Walczyć z znieczulicą
Prałat ksiądz Zygmunt Lubieniecki uważa, że dobroć jest najskuteczniejszym lekarstwem na znieczulicę, która otacza ludzi każdego dnia. – Ta nagroda społecznika ma niesamowity wymiar. Mówię żartem, że cztery lata temu przypadkowo również otrzymałem tę nagrodę, długopis komuś spadł i na mnie trafiło. Praca z niepełnosprawnymi, bezdomnymi, potrzebującymi to strefy, do których trzeba dotrzeć. Człowiek w życiu jest tyle wart, ile jest w stanie dać innym. W miarę nieudolnie staram się to realizować w moim kapłańskim życiu. Jeżeli młodzież zmotywuje się, że warto robić coś dla innych, nie mają problemu z zaangażowaniem. Przykładam jest robienie paczek dla bezdomnych i potrzebujących. Mamy październik, a my już przygotowujemy wigilię dla potrzebujących – dodaje prałat Zygmunt Lubieniecki.

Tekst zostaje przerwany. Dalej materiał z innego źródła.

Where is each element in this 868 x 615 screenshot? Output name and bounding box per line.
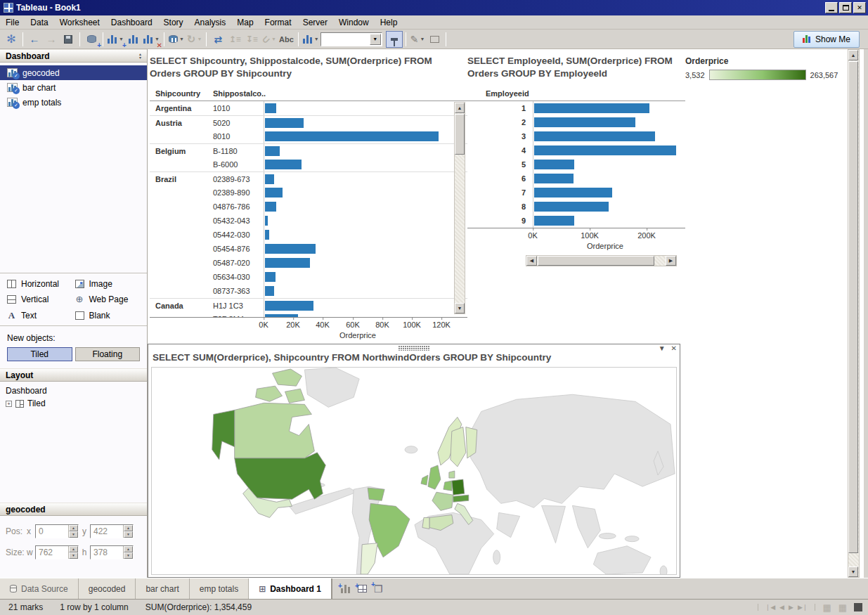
bar[interactable]: [534, 145, 676, 155]
scroll-left-icon[interactable]: ◀: [526, 256, 537, 266]
menu-worksheet[interactable]: Worksheet: [54, 16, 105, 29]
menu-data[interactable]: Data: [25, 16, 53, 29]
color-legend[interactable]: Orderprice 3,532 263,567: [685, 56, 857, 80]
show-me-button[interactable]: Show Me: [793, 31, 860, 48]
fit-selector-combo[interactable]: ▼: [320, 32, 382, 46]
bar[interactable]: [265, 230, 269, 240]
object-web-page[interactable]: ⊕Web Page: [75, 294, 143, 304]
menu-file[interactable]: File: [0, 16, 25, 29]
tab-bar-chart[interactable]: bar chart: [136, 578, 189, 599]
scrollbar-thumb[interactable]: [455, 114, 465, 155]
bar[interactable]: [534, 188, 612, 198]
new-dashboard-tab-button[interactable]: +: [358, 585, 367, 593]
bar[interactable]: [265, 103, 276, 113]
layout-panel-header[interactable]: Layout: [0, 368, 147, 382]
world-map[interactable]: [151, 367, 677, 575]
maximize-button[interactable]: [839, 2, 852, 13]
auto-update-button[interactable]: ▼: [167, 31, 186, 48]
scroll-up-icon[interactable]: ▲: [848, 50, 858, 60]
menu-server[interactable]: Server: [297, 16, 333, 29]
scrollbar-thumb[interactable]: [538, 256, 654, 266]
column-header-shipcountry[interactable]: Shipcountry: [150, 89, 207, 101]
scroll-up-icon[interactable]: ▲: [455, 103, 465, 113]
close-button[interactable]: ✕: [853, 2, 866, 13]
bar[interactable]: [265, 146, 280, 156]
bar[interactable]: [265, 301, 313, 311]
fit-view-button[interactable]: ▼: [302, 31, 320, 48]
size-h-spinner[interactable]: 378▲▼: [90, 545, 134, 559]
show-filmstrip-icon[interactable]: ▦: [838, 602, 847, 613]
bar[interactable]: [265, 216, 268, 226]
fix-axes-pin-button[interactable]: [386, 31, 403, 48]
menu-map[interactable]: Map: [231, 16, 259, 29]
scroll-down-icon[interactable]: ▼: [848, 567, 858, 577]
new-data-source-button[interactable]: +: [83, 31, 100, 48]
column-header-employeeid[interactable]: Employeeid: [467, 89, 533, 101]
bar[interactable]: [534, 202, 609, 212]
new-worksheet-button[interactable]: +▼: [106, 31, 125, 48]
menu-help[interactable]: Help: [375, 16, 403, 29]
menu-window[interactable]: Window: [333, 16, 375, 29]
panel-collapse-icon[interactable]: ▴▾: [139, 53, 141, 60]
bar[interactable]: [534, 160, 574, 169]
highlight-button[interactable]: ✎▼: [409, 31, 427, 48]
size-w-spinner[interactable]: 762▲▼: [35, 545, 79, 559]
tableau-logo-icon[interactable]: ✻: [3, 31, 20, 48]
show-sheet-sorter-icon[interactable]: ▦: [822, 602, 831, 613]
bar[interactable]: [265, 160, 302, 169]
canvas-vertical-scrollbar[interactable]: ▲ ▼: [848, 49, 860, 578]
layout-root-node[interactable]: Dashboard: [6, 386, 141, 396]
scrollbar-thumb[interactable]: [848, 61, 858, 553]
menu-format[interactable]: Format: [259, 16, 297, 29]
new-story-tab-button[interactable]: +❐: [374, 583, 383, 595]
floating-button[interactable]: Floating: [75, 347, 141, 361]
tab-emp-totals[interactable]: emp totals: [190, 578, 249, 599]
sidebar-item-bar-chart[interactable]: bar chart: [0, 80, 147, 95]
pos-y-spinner[interactable]: 422▲▼: [90, 524, 134, 538]
tiled-button[interactable]: Tiled: [7, 347, 72, 361]
dashboard-panel-header[interactable]: Dashboard ▴▾: [0, 49, 147, 63]
object-image[interactable]: Image: [75, 279, 143, 289]
zone-drag-handle[interactable]: [399, 346, 429, 351]
bar[interactable]: [265, 286, 274, 296]
bar[interactable]: [265, 202, 276, 212]
minimize-button[interactable]: [825, 2, 838, 13]
scroll-down-icon[interactable]: ▼: [455, 303, 465, 313]
bar[interactable]: [265, 118, 304, 128]
bar[interactable]: [265, 272, 276, 282]
combo-dropdown-icon[interactable]: ▼: [370, 34, 381, 45]
bar[interactable]: [265, 174, 274, 184]
layout-tiled-node[interactable]: + Tiled: [6, 399, 141, 408]
bar[interactable]: [534, 216, 574, 226]
save-button[interactable]: [60, 31, 77, 48]
show-mark-labels-button[interactable]: Abc: [278, 31, 295, 48]
object-horizontal[interactable]: Horizontal: [7, 279, 75, 289]
undo-button[interactable]: ←: [26, 31, 43, 48]
object-vertical[interactable]: Vertical: [7, 294, 75, 304]
object-text[interactable]: AText: [7, 310, 75, 321]
object-blank[interactable]: Blank: [75, 310, 143, 321]
bar[interactable]: [265, 258, 310, 268]
scroll-right-icon[interactable]: ▶: [666, 256, 676, 266]
expand-icon[interactable]: +: [6, 401, 12, 407]
bar[interactable]: [534, 103, 649, 113]
bar[interactable]: [265, 244, 316, 254]
bar[interactable]: [534, 117, 635, 127]
employee-chart-scrollbar[interactable]: ◀ ▶: [526, 255, 677, 266]
bar[interactable]: [265, 131, 439, 141]
bar[interactable]: [534, 131, 655, 141]
map-zone-panel[interactable]: ▼ ✕ SELECT SUM(Orderprice), Shipcountry …: [148, 344, 680, 578]
postal-chart-scrollbar[interactable]: ▲ ▼: [454, 102, 465, 314]
bar[interactable]: [534, 174, 574, 183]
tab-geocoded[interactable]: geocoded: [79, 578, 136, 599]
duplicate-sheet-button[interactable]: [125, 31, 142, 48]
column-header-shippostalcode[interactable]: Shippostalco..: [207, 89, 264, 101]
presentation-mode-button[interactable]: [426, 31, 443, 48]
zone-panel-header[interactable]: geocoded: [0, 503, 147, 516]
tab-dashboard-1[interactable]: ⊞ Dashboard 1: [249, 578, 332, 599]
swap-rows-columns-button[interactable]: ⇄: [209, 31, 226, 48]
sidebar-item-emp-totals[interactable]: emp totals: [0, 95, 147, 110]
menu-story[interactable]: Story: [158, 16, 189, 29]
bar[interactable]: [265, 188, 283, 198]
sidebar-item-geocoded[interactable]: geocoded: [0, 65, 147, 80]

W trakcie uroczystej gali w imieniu marszałka województwa opolskiego nagrody wręczał członek zarządu województwa opolskiego Szymon Ogłaza i dyrektor Biura Dialogu i Partnerstwa Obywatelskiego Barbara Kamińska. – Społecznicy, to ludzie, bez których życie nie miałoby barw – mówił Szymon Ogłaza.
Najlepsze organizacje pozarządowe otrzymały nagrody – Opolskie Niezapominajki. Statuetki trafiły do strażaków z Dziergowic i opolskiego oddziału Polskiego Czerwonego Krzyża. Super Opolska Niezapominajka wręczona została Stowarzyszeniu Opolskie Lamy, Fundacji Dom Rodzinnej Rehabilitacji Dzieci z Porażeniem Mózgowym oraz Fundacji Szansa dla Niewidomych.
– Opole jest dostosowane dla osób niewidomych. Również województwo jest przyjazne dla chorych. Jest duże zainteresowanie takimi działaniami ze strony samorządowców, urzędników, szkół, placówek kultury. Pytają się, co mogą zrobić dla niewidomych – mówi Ilona Nawankiewicz z opolskiego oddziału nagrodzonej Fundacji Szansa dla Niewidomych.